Originally published by Beth Graham.
Texas’ Fifth District Court of Appeals in Dallas has ordered a former AdvoCare board member to arbitrate his claims against the company. In AdvoCare GP, LLC, et al. v. Heath, No. 05-16-00409-CV (Tex.-App.—Dallas, Jan. 5, 2017), Richard Heath was hired to act as a board member for a nutrition company, AdvoCare, in June 2015. As part of the hiring process, Heath was required to sign a non-disclosure agreement that included a binding arbitration clause.
A little more than one month later, Heath was terminated. Following his termination, Heath demanded additional compensation based on a purported oral contract with the company. After his request was refused, Heath filed a multi-million dollar lawsuit against AdvoCare and several company executives in Dallas County, Texas.
In response to Heath’s complaint, the defendants filed an answer as well as a motion to compel the dispute to arbitration based the arbitral provision included in the parties’ NDA. They also sought to abate the trial court proceedings. The court granted the defendants’ motion in part, but refused to compel most of Heath’s claims to arbitration. The trial court also declined to abate the proceedings pending arbitration. The defendants then filed an interlocutory appeal with Texas’ Fifth District.
On appeal, the Dallas court stated neither party disputed that a valid agreement to arbitrate existed. After that, the appellate court turned to the question of scope.
According to the Fifth District, “[o]nce the existence of an arbitration agreement has been shown, the party resisting arbitration bears the burden of proving that the dispute at issue falls outside of the arbitration agreement’s scope.” The court next said, “[b]oth the Supreme Court and the Fifth Circuit have characterized arbitration provisions that are similar to the one at issue here as broad arbitration clauses capable of expansive reach.” The Dallas court then added, “Texas courts, including this Court, have reached similar conclusions.”
Next, the Fifth District Court of Appeals rejected Heath’s contention that the language included in the arbitration provision narrowed its application to include only the NDA. The court stated:
Appellee’s argument also overlooks several notable facts: The offer letter specifically references the NDA in the first paragraph, the NDA was attached to the offer letter, and both documents were signed on the same day as part of a contemporaneous transaction. Under general principles of contract law, separate documents executed at the same time, for the same purpose, and in the course of the same transaction are to be construed together. See, e.g., Jim Walter Homes, Inc. v. Schuenemann, 668 S.W.2d 324, 327 (Tex. 1984). Therefore, the offer letter and the NDA are effectively part of the same agreement and should be construed together.

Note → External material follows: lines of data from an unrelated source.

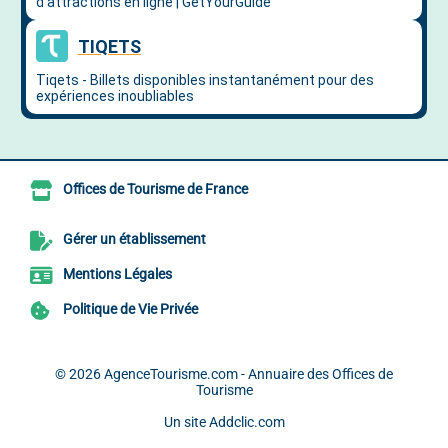
Offices de Tourisme de France
Gérer un établissement
Mentions Légales
Politique de Vie Privée
© 2026
AgenceTourisme.com - Annuaire des Offices de
Tourisme
Un site
Addclic.com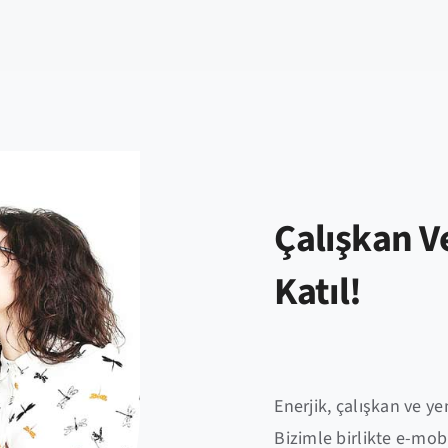
Çalışkan V
Katıl!
Enerjik, çalışkan ve ye
Bizimle birlikte e-mob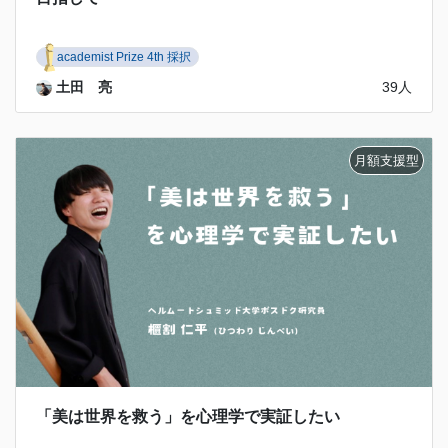
academist Prize 4th 採択
土田 亮
39人
「美は世界を救う」を心理学で実証したい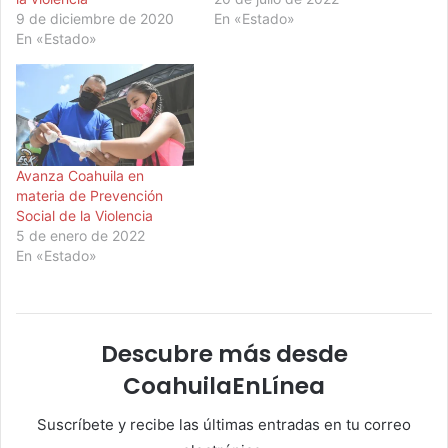
9 de diciembre de 2020
En «Estado»
En «Estado»
Avanza Coahuila en
materia de Prevención
Social de la Violencia
5 de enero de 2022
En «Estado»
Descubre más desde
CoahuilaEnLínea
Suscríbete y recibe las últimas entradas en tu correo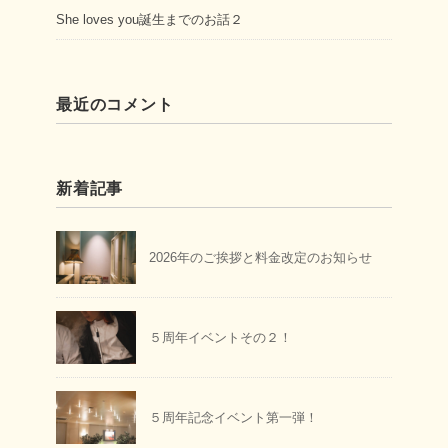
She loves you誕生までのお話２
最近のコメント
新着記事
2026年のご挨拶と料金改定のお知らせ
５周年イベントその２！
５周年記念イベント第一弾！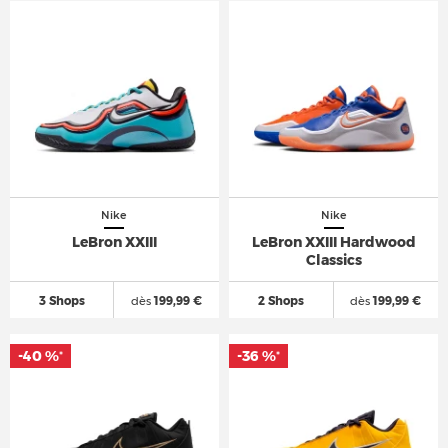
Nike
Nike
LeBron XXIII
LeBron XXIII Hardwood
Classics
3 Shops
dès
199,99 €
2 Shops
dès
199,99 €
-40 %
-36 %
*
*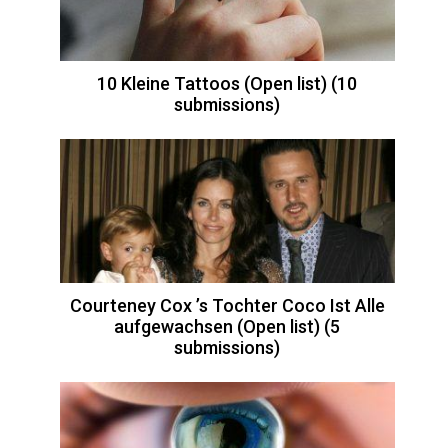
10 Kleine Tattoos (Open list) (10
submissions)
Courteney Cox ’s Tochter Coco Ist Alle
aufgewachsen (Open list) (5
submissions)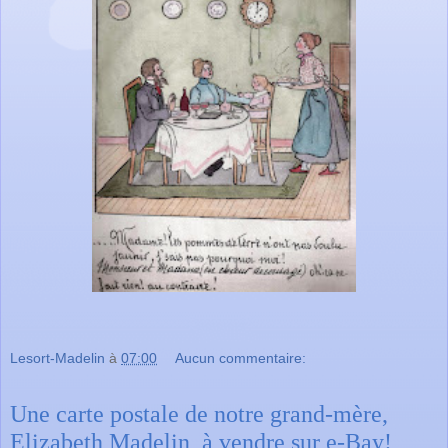
Lesort-Madelin
à
07:00
Aucun commentaire:
Une carte postale de notre grand-mère,
Elizabeth Madelin, à vendre sur e-Bay!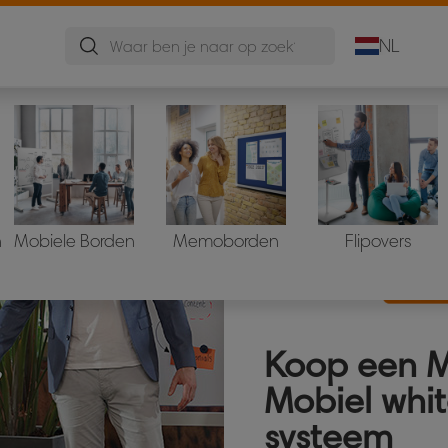
NL
n
Mobiele Borden
Memoborden
Flipovers
Koop een 
Mobiel whi
systeem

After that, the appellate court distinguished the case law offered by Heath in support of his position. The court then said:
In light of the decisions cited above interpreting similar language, we conclude the arbitration provision at issue here should be read as requiring that any controversy, dispute, or claim “arising out of or in any way related to or involving” the interpretation, performance, or breach of the NDA must be resolved in arbitration. Thus, the arbitration provision encompasses this suit and the claims asserted therein because appellants claim appellee was terminated due to his breach of the NDA.
Ultimately, Texas’ Fifth District Court of Appeals reversed the trial court’s order and remanded the case with instructions to compel the entire dispute to arbitration.